Our aim is to integrate the dynamics of the system (first-order ODEs) forward in time and get the gradients of the integrated state with respect to the parameters. More specifically, these ODEs are related to Rigid Body Dynamics.

We are still in the process of merging the implementation of Adjoint Method integration. But we are motivated by Neural Ordinary Differential Equation paper, where authors reported several advantages (memory as well as time) of using the adjoint method. We have replicated nueralODE’s implementation in stan math.

Here is a small implementation

Depends on the scenario, will Newmark or (even better)HHT give better accuracy and proper dissipation? In that case you’ll going to lose AD from Stan’s solvers. But since you’re already implementing your own integrator, maybe HHT-alpha + Complex step approximation gives a faster turn out(not necessarily faster solution speed). In terms of adjoint, what is your Lagrangian?

Hi @yizhang,

The adjoint method treats the integration method being used as a BlackBox.
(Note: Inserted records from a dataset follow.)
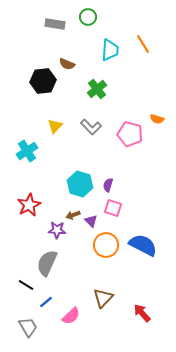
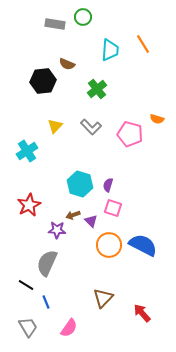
green circle: moved 5 px left
orange circle: moved 3 px right
blue line: rotated 72 degrees counterclockwise
pink semicircle: moved 2 px left, 12 px down; rotated 12 degrees counterclockwise
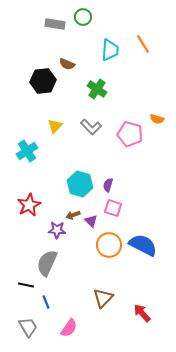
green cross: rotated 18 degrees counterclockwise
black line: rotated 21 degrees counterclockwise
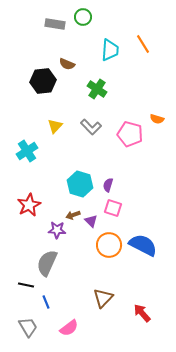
pink semicircle: rotated 18 degrees clockwise
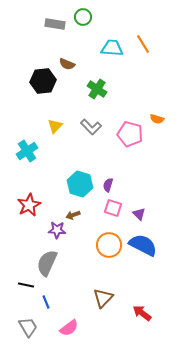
cyan trapezoid: moved 2 px right, 2 px up; rotated 90 degrees counterclockwise
purple triangle: moved 48 px right, 7 px up
red arrow: rotated 12 degrees counterclockwise
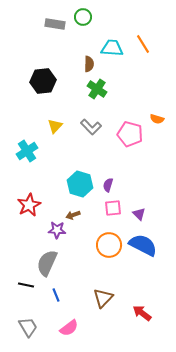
brown semicircle: moved 22 px right; rotated 112 degrees counterclockwise
pink square: rotated 24 degrees counterclockwise
blue line: moved 10 px right, 7 px up
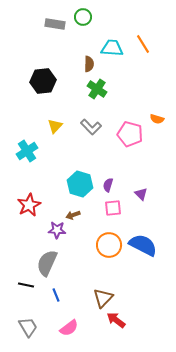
purple triangle: moved 2 px right, 20 px up
red arrow: moved 26 px left, 7 px down
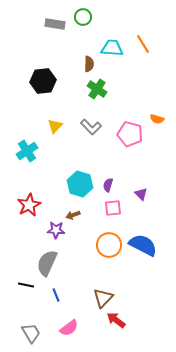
purple star: moved 1 px left
gray trapezoid: moved 3 px right, 6 px down
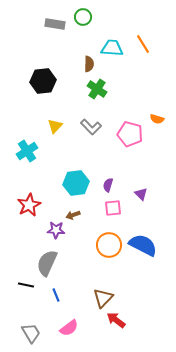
cyan hexagon: moved 4 px left, 1 px up; rotated 25 degrees counterclockwise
We can use Newmark, HHT or any integrator. We concern ourselves with getting fast derivatives with respect to the integrated state, which is the main advantage of the Adjoint method.

I am sorry but I didn’t understand this point. Which case are you talking about?

Not very sure, but have a look at page 3 on this Stanford tutorial which derives adjoint method for ODEs via Lagrangian. As mentioned, we have used the implementation and derivation from NeuralODE paper (look Appendix B.1 and B.2).